Это было актерское, грозное, братское, с некоторой даже старательной дрожью в голосе. Нет уз святее товарищества, и сейчас мы покажем товарищество. Миша мгновенно вспомнил, как товарищеский Сема на новогоднем балу тискал Севину Люсю. Изумительно, как слетались теперь на Мишу именно такие типы, он теперь для них излюбленная мишень.
— Да не волнуйся так, Сема, — бледным, бумажным голосом сказал Миша. — Меня теперь гнать не надо, я сам ухожу. За мотор вам кто угодно постучит, хоть Боря. Просто учтите вы все: сейчас такое время интересное… кто остался, очень быстро начинает завидовать тому, кто ушел. Проверенная вещь.
И ушел триумфально, по-актерски, — единственная его удача на сцене и единственная роль, для которой он был в действительности рожден. Двигаясь вниз по улице Герцена, он мог бы поклясться, что слышит рукоплескания. Ему рукоплескали шумные ангельские крыла. Ангельскими крылами был полон теплый вечер, переходящий в чернильную ночь. Дома он был необычно ласков с родителями. Ему было бы особенно приятно, если бы тихий ангел-хранитель дежурил внизу, это было бы окончательным подтверждением правоты но Леня, видно, читал дочери сказку или, может, тихо выпивал в каком-нибудь приятном обществе. Мише нравилось представлять, что у ангела все хорошо.

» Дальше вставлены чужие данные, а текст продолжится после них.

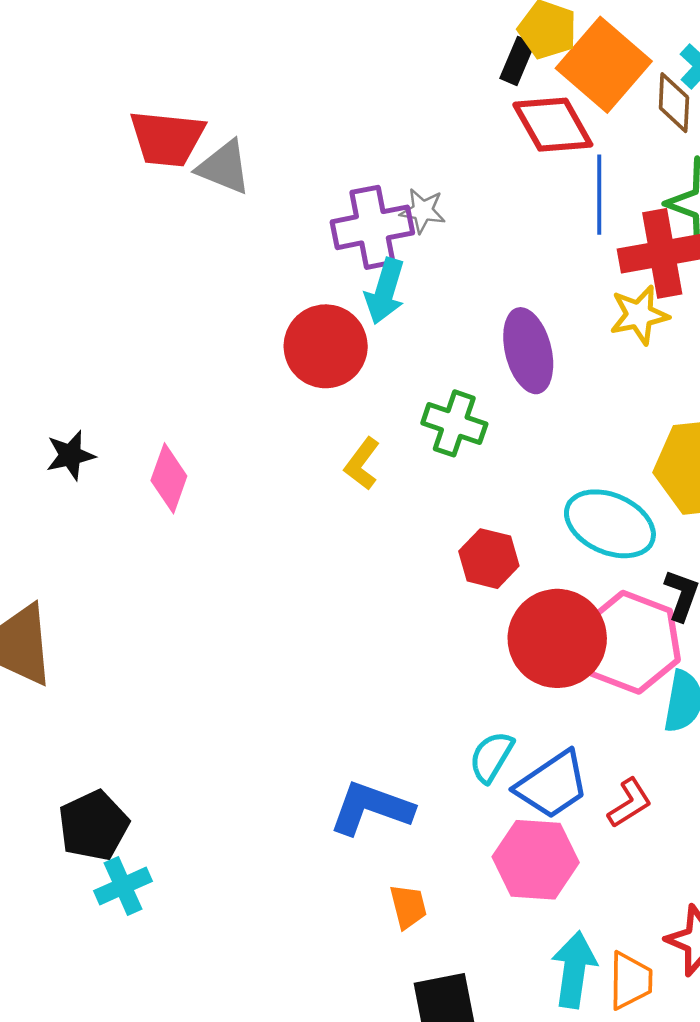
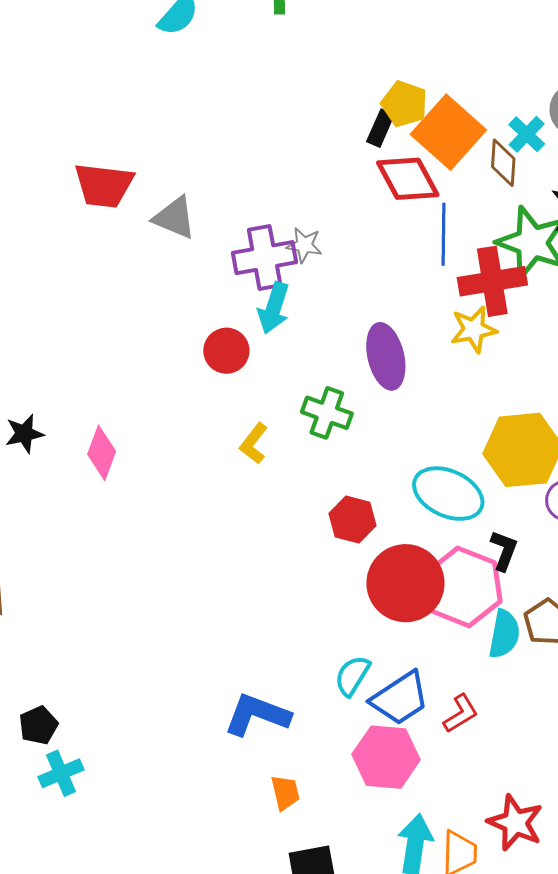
gray triangle: (224, 167) -> (175, 218), moved
red circle: (326, 346) -> (226, 351), size x0.7
black pentagon: (93, 826) -> (38, 725), size x0.7

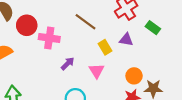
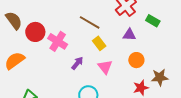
pink cross: (49, 38) -> (58, 41), turned 30
yellow rectangle: (105, 47) -> (99, 43), moved
orange circle: (134, 76) -> (136, 60), moved

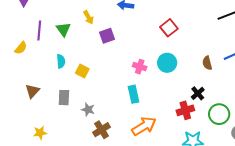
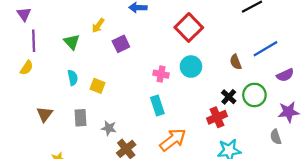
yellow arrow: (88, 17) -> (98, 25), turned 72
red square: (169, 28) -> (189, 27), size x1.4
purple line: (39, 30) -> (34, 41), moved
green circle: (219, 114) -> (254, 95), moved

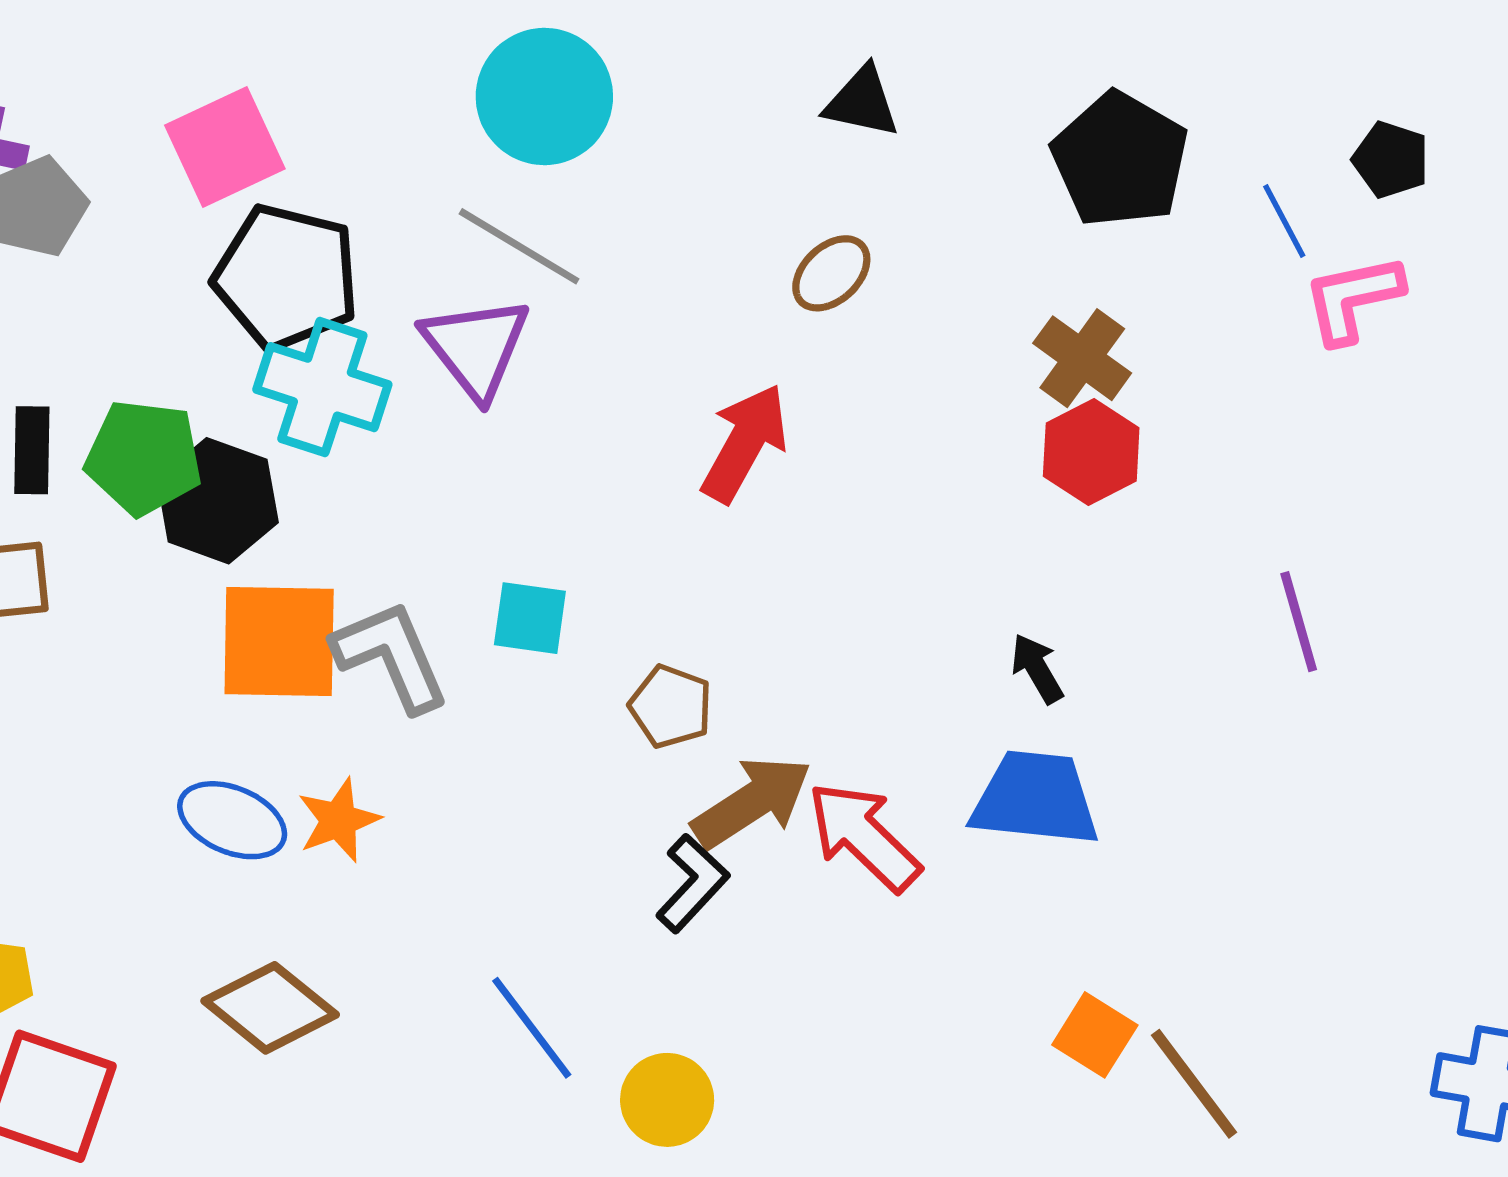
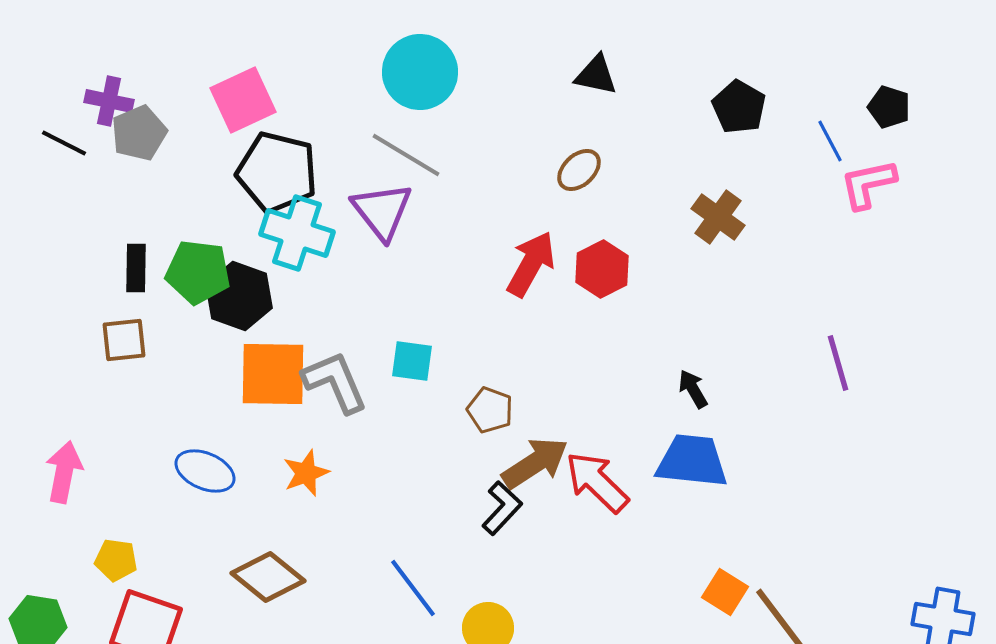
black pentagon: (1120, 160) -> (739, 107), size x0.7
red hexagon: (1091, 452) -> (602, 269), moved
blue ellipse: (232, 820) -> (205, 471), moved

Ближе к ночи вдруг позвонила Лия. Он бросился к телефону, словно чувствуя, что это не срочный вызов из отцовской больницы, а именно радостная весть для него. И он покраснел от счастья, услышав ее голос.

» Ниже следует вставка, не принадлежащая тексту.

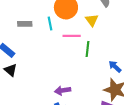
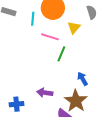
purple arrow: (63, 90) -> (45, 93), moved

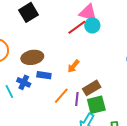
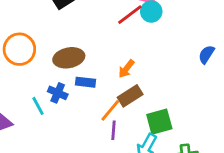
brown rectangle: (92, 88) -> (130, 96), moved
purple line: (77, 99) -> (113, 130), moved

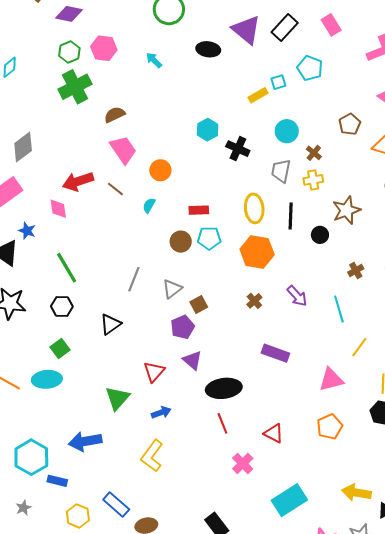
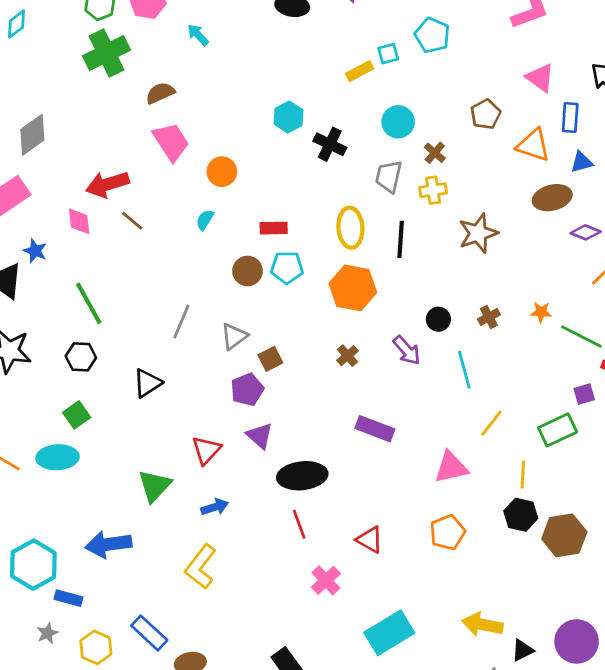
cyan arrow: (154, 60) -> (198, 35), moved
brown line: (115, 189) -> (132, 221), moved
black circle: (320, 235) -> (438, 319), moved
gray star: (23, 508) -> (47, 633), moved

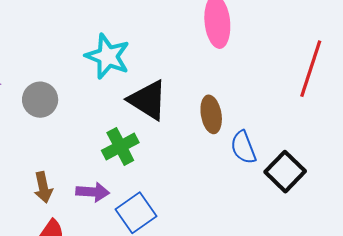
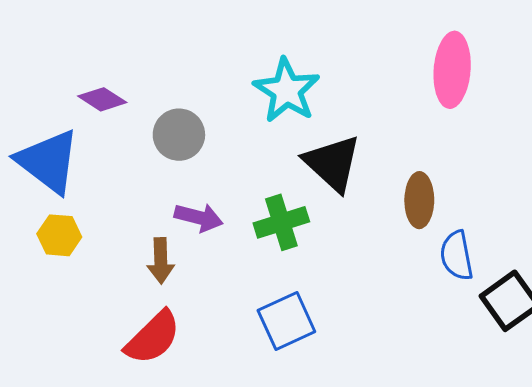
purple arrow: (93, 192) -> (199, 217), moved

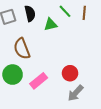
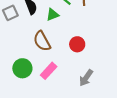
brown semicircle: (22, 49) -> (42, 41), moved
red circle: (70, 73) -> (77, 44), moved

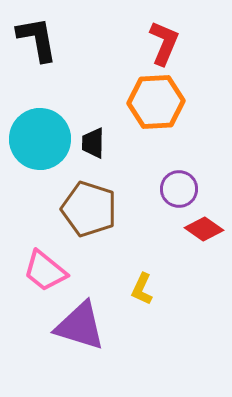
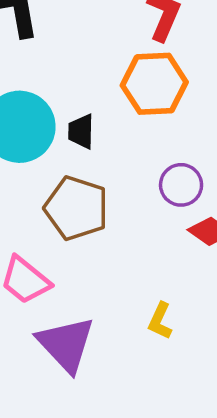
yellow L-shape: (142, 289) -> (160, 321), moved
purple triangle: (80, 326) -> (66, 344), turned 30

— Слушай, — сказала она без всякого приветствия. — Я вот думаю. А если бы тебя не восстановили, ты был бы сегодня такой храбрый?
— Не знаю, — честно сказал он, ведь у них принята была честность.
— Я просто думаю, — повторила она. — Иногда человек храбреет оттого, что ему возвратили платформу. Если так, то это нехорошо. Севка плохо играет и плохо пишет. Но он находится в слабой позиции. Если ты решил его ударить просто потому, что можно, то это совсем нехорошо.
— Лия, — сказал Миша, покраснев еще гуще, на этот раз от незаслуженной, хлесткой обиды. — Почему мы оба всегда думаем о людях худшее? Это что, вообще единственное, что у нас есть общего?